§ **Listed entries**:
#####
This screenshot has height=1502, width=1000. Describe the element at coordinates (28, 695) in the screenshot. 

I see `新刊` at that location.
#####
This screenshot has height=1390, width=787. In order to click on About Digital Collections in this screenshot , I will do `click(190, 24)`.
#####
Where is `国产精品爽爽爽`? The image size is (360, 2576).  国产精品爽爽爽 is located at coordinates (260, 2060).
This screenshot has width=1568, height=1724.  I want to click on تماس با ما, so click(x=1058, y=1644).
#####
§ **Task to complete**: Copy out, from the listing above, every line that contains the string "click".

§ **Exercise output**:
This screenshot has height=1390, width=787. In order to click on About Digital Collections in this screenshot , I will do `click(190, 24)`.
This screenshot has width=1568, height=1724.  I want to click on تماس با ما, so click(x=1058, y=1644).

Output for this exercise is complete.